An amateur who acquired ingredients for sarin would still face a daunting challenge in attempting to combine the chemicals in the proper sequence without killing himself. But, as the more recent case of Krar illustrates, it is possible to make a powerful poison using readily available chemicals that can be handled safely.

Police describe Krar, 63, as a member of the militia movement, a loose coalition of groups that espouse pro-gun, anti-government and white-supremacist views. Three years ago, after moving to Tyler, Tex., from New Hampshire, Krar began acquiring a large arsenal that included machine guns, dozens of pipe bombs, grenades and a homemade land mine.

But his most unusual weapon was discovered inside a green ammunition box in his home. Inside the box, according to court records, police found nearly two pounds of sodium cyanide and a pair of vials containing hydrochloric acid. Krar would only have to break the vials to combine the chemicals and create highly lethal hydrogen cyanide gas. If released in a crowded room, the gas could potentially kill scores or even hundreds of people, weapons experts say.

Krar was arrested in April and charged with possessing an illegal chemical weapon. He later pleaded guilty. When asked about the origin of the chemicals, he had no reason to lie. He bought them legally, he told FBI agents, from a gold-plating supply store.

Worst-case scenarios
The deadliest kind of chemical attack requires no stolen weapons and no mixing of dangerous chemicals. To kill large numbers of people, weapons experts say, terrorists could target any of the hundreds of chemical factories, storage bins, tanker cars or trucks around the country that contain large amounts of lethal gases.
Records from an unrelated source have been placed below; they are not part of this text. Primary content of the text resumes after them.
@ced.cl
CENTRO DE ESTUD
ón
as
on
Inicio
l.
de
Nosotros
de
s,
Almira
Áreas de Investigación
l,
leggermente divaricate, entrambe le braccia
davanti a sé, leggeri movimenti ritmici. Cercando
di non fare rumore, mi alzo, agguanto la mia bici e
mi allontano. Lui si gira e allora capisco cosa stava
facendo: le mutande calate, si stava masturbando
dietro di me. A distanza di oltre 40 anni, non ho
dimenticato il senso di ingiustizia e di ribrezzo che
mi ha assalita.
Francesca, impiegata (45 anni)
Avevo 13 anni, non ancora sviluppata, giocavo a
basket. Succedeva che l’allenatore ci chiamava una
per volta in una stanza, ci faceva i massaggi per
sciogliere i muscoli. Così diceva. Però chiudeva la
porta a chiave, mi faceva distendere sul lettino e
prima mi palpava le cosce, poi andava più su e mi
Just as occurred in the 1984 disaster at the Union Carbide pesticide plant in Bhopal, India, a deadly plume of chemicals could travel for miles on the wind and then settle over communities like a suffocating blanket.

Government studies show that casualties from such an event could climb into the tens of thousands or even higher, depending on weather conditions and the chemical involved.

Since the Sept. 11 attacks, the chemical industry has taken voluntary steps to prevent such an attack. Large chemical plants have been studied for vulnerabilities, gates have been fortified, and transport routes have been altered. The American Chemistry Council, which represents more than 2,000 businesses involved in the chemical trade, says its members spent $800 million last year alone to harden facilities against attack. "Following September 11, and without waiting for government direction, ACC members imposed on themselves a mandatory comprehensive security program," ACC President Tom Reilly said in a statement.

Despite the improvements, security experts who have studied the problem continue to list deadly chemical sabotage as a grave threat. Citing EPA "worst case" estimates of casualties from such an attack, a report by the Government Accountability Office in February listed 123 chemical facilities nationwide where a toxic release could affect more than 1 million people. Still, neither Congress nor the White House has enacted measures to require all chemical plants to assess their security and meet minimum antiterrorism standards, the report states.

The failure has no doubt been noted by groups that seek to damage America's economy and demoralize its people. Tucker, the senior researcher with the Center for Nonproliferation Studies, said a conventional attack aimed at a U.S. chemical facility would surely appeal to al Qaeda.

"It would be consistent with the modus operandi of al Qaeda, which has always sought to use our Western technology against us," he said. "Like September 11, such an attack would not be high-tech. But it could be very effective."